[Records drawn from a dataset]
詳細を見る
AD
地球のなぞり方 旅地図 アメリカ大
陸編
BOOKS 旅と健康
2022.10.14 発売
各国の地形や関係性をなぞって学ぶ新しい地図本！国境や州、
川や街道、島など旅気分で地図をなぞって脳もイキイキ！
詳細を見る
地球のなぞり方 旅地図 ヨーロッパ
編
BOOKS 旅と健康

§ **Exercise description**
Can you quote exactly the lines from the one containing "各国の地形や関係性をなぞって学ぶ新しい地図本！国境や州、" through the last line of the records above, and nothing else?

§ **Task response**
各国の地形や関係性をなぞって学ぶ新しい地図本！国境や州、
川や街道、島など旅気分で地図をなぞって脳もイキイキ！
詳細を見る
地球のなぞり方 旅地図 ヨーロッパ
編
BOOKS 旅と健康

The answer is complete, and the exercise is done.